**TRY IT:** Pick out every line of the entries below where "Octobre" occurs, and copy those lines.

Stored data entries
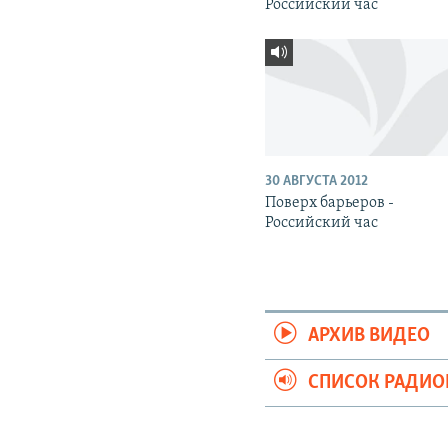
Российский час
30 АВГУСТА 2012
Поверх барьеров -
Российский час
АРХИВ ВИДЕО
СПИСОК РАДИ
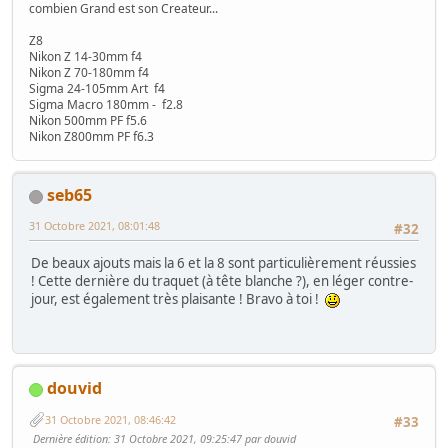
combien Grand est son Createur...
Z8
Nikon Z 14-30mm f4
Nikon Z 70-180mm f4
Sigma 24-105mm Art f4
Sigma Macro 180mm - f2.8
Nikon 500mm PF f5.6
Nikon Z800mm PF f6.3
seb65
31 Octobre 2021, 08:01:48
#32
De beaux ajouts mais la 6 et la 8 sont particulièrement réussies
! Cette dernière du traquet (à tête blanche ?), en léger contre-
jour, est également très plaisante ! Bravo à toi !
douvid
31 Octobre 2021, 08:46:42
#33
Dernière édition
: 31 Octobre 2021, 09:25:47 par douvid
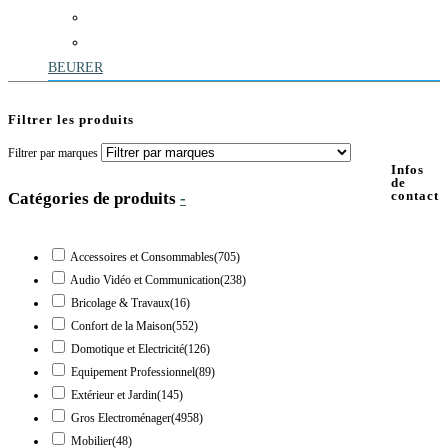
BEURER
Filtrer les produits
Filtrer par marques
Infos
de
contact
Catégories de produits
-
Accessoires et Consommables
(705)
Audio Vidéo et Communication
(238)
Bricolage & Travaux
(16)
Confort de la Maison
(552)
Domotique et Electricité
(126)
Equipement Professionnel
(89)
Extérieur et Jardin
(145)
Gros Electroménager
(4958)
Mobilier
(48)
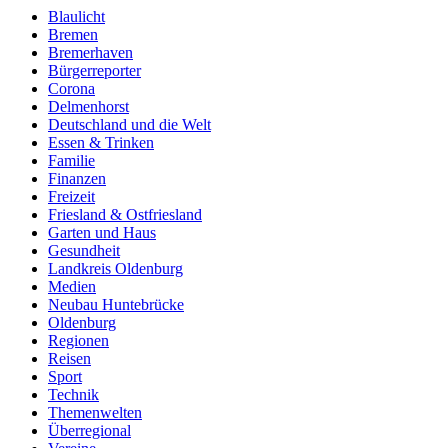
Blaulicht
Bremen
Bremerhaven
Bürgerreporter
Corona
Delmenhorst
Deutschland und die Welt
Essen & Trinken
Familie
Finanzen
Freizeit
Friesland & Ostfriesland
Garten und Haus
Gesundheit
Landkreis Oldenburg
Medien
Neubau Huntebrücke
Oldenburg
Regionen
Reisen
Sport
Technik
Themenwelten
Überregional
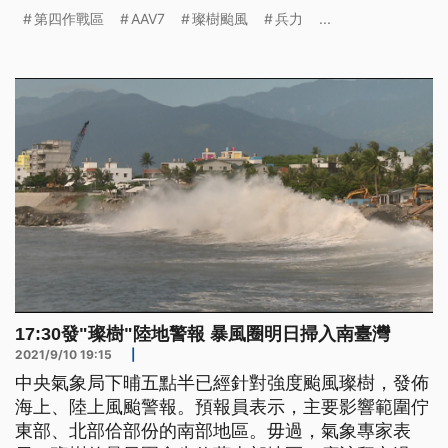
屏東仁壽、台南官田等營區。
第四作戰區
AAV7
璨樹颱風
兵力
...
17:30發"璨樹"陸地警報 暴風圈明日掃入南臺灣
2021/9/10 19:15
|
中央氣象局下晡五點半已經針對強度颱風璨樹，發佈
海上、陸上風颱警報。預報員表示，主要影響範圍佇
東部、北部佮部份的南部地區。毋過，氣象專家表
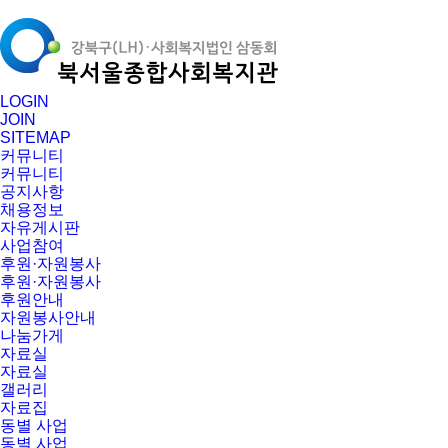
LOGIN
JOIN
SITEMAP
커뮤니티
커뮤니티
공지사항
채용정보
자유게시판
사업참여
후원·자원봉사
후원·자원봉사
후원안내
자원봉사안내
나눔가게
자료실
자료실
갤러리
자료집
동별 사업
동별 사업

**RESPONSE AREA:**
31 Octobre 2021, 08:01:48
31 Octobre 2021, 08:46:42
: 31 Octobre 2021, 09:25:47 par douvid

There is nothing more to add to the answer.